Without including any picture, return the complete set of records exactly.

Given records Block Start

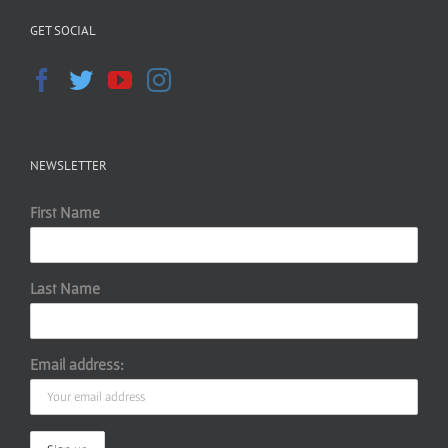
GET SOCIAL
NEWSLETTER
First Name
Last Name
Email address:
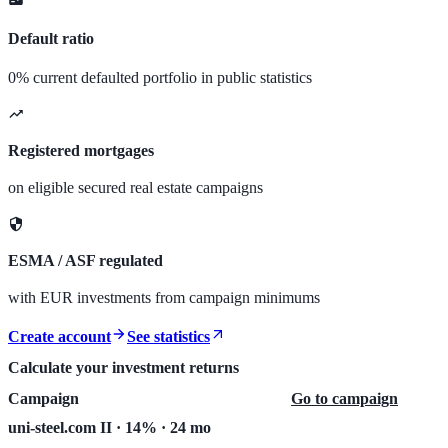
Default ratio
0% current defaulted portfolio in public statistics
Registered mortgages
on eligible secured real estate campaigns
ESMA / ASF regulated
with EUR investments from campaign minimums
Create account
See statistics
Calculate your investment returns
Campaign
Go to campaign
uni-steel.com II · 14% · 24 mo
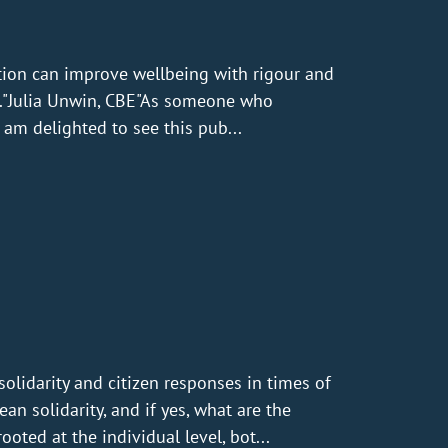
tion can improve wellbeing with rigour and
UK."Julia Unwin, CBE"As someone who
am delighted to see this pub...
idarity and citizen responses in times of
ean solidarity, and if yes, what are the
ooted at the individual level, bot...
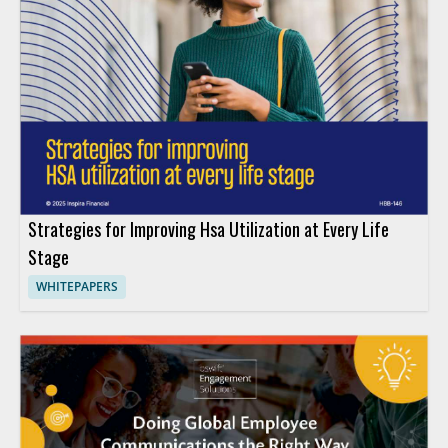
Strategies for Improving Hsa Utilization at Every Life
Stage
WHITEPAPERS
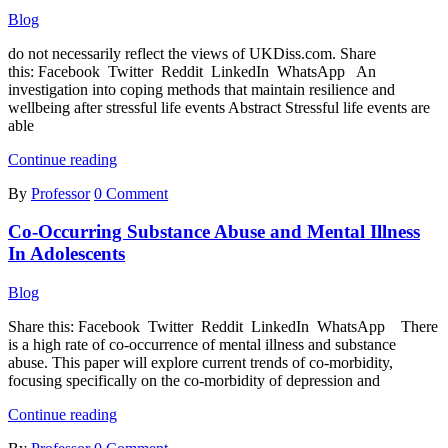
Damage
Blog
in
Streptozotocin-
do not necessarily reflect the views of UKDiss.com. Share
induced
this: Facebook Twitter Reddit LinkedIn WhatsApp An
Diabetic
investigation into coping methods that maintain resilience and
Rats
wellbeing after stressful life events Abstract Stressful life events are
able
An
Continue reading
Investigation
By
Professor
0 Comment
into
Coping
Co-Occurring Substance Abuse and Mental Illness
Methods
That
In Adolescents
Maintain
Resilience
Blog
and
Wellbeing
Share this: Facebook Twitter Reddit LinkedIn WhatsApp There
after
is a high rate of co-occurrence of mental illness and substance
Stressful
abuse. This paper will explore current trends of co-morbidity,
Life
focusing specifically on the co-morbidity of depression and
Events
Co-
Continue reading
Occurring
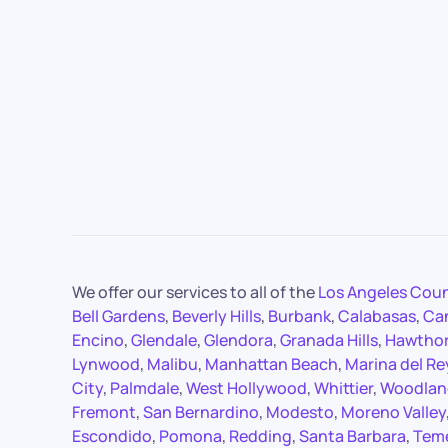
We offer our services to all of the
Los Angeles Cou
Bell Gardens
,
Beverly Hills
,
Burbank
,
Calabasas
,
Ca
Encino
,
Glendale
,
Glendora
,
Granada Hills
,
Hawtho
Lynwood
,
Malibu
,
Manhattan Beach
,
Marina del Re
City
,
Palmdale
,
West Hollywood
,
Whittier
,
Woodland
Fremont
,
San Bernardino
,
Modesto
,
Moreno Valley
Escondido
,
Pomona
,
Redding
,
Santa Barbara
,
Tem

Given records Block End

→ Answer section:
GET SOCIAL
NEWSLETTER
First Name
Last Name
Email address:
Default ratio
0% current defaulted portfolio in public statistics
Registered mortgages
on eligible secured real estate campaigns
ESMA / ASF regulated
with EUR investments from campaign minimums
Create account
See statistics
Calculate your investment returns
Campaign
Go to campaign
uni-steel.com II · 14% · 24 mo
tion can improve wellbeing with rigour and
UK."Julia Unwin, CBE"As someone who
am delighted to see this pub...
idarity and citizen responses in times of
ean solidarity, and if yes, what are the
ooted at the individual level, bot...
Strategies for Improving Hsa Utilization at Every Life
Stage
WHITEPAPERS
Damage
Blog
in
Streptozotocin-
do not necessarily reflect the views of UKDiss.com. Share
induced
this: Facebook Twitter Reddit LinkedIn WhatsApp An
Diabetic
investigation into coping methods that maintain resilience and
Rats
wellbeing after stressful life events Abstract Stressful life events are
able
An
Continue reading
Investigation
By
Professor
0 Comment
into
Coping
Co-Occurring Substance Abuse and Mental Illness
Methods
That
In Adolescents
Maintain
Resilience
Blog
and
Wellbeing
Share this: Facebook Twitter Reddit LinkedIn WhatsApp There
after
is a high rate of co-occurrence of mental illness and substance
Stressful
abuse. This paper will explore current trends of co-morbidity,
Life
focusing specifically on the co-morbidity of depression and
Events
Co-
Continue reading
Occurring
We offer our services to all of the
Los Angeles Cou
Bell Gardens
,
Beverly Hills
,
Burbank
,
Calabasas
,
Ca
Encino
,
Glendale
,
Glendora
,
Granada Hills
,
Hawtho
Lynwood
,
Malibu
,
Manhattan Beach
,
Marina del Re
City
,
Palmdale
,
West Hollywood
,
Whittier
,
Woodland
Fremont
,
San Bernardino
,
Modesto
,
Moreno Valley
Escondido
,
Pomona
,
Redding
,
Santa Barbara
,
Tem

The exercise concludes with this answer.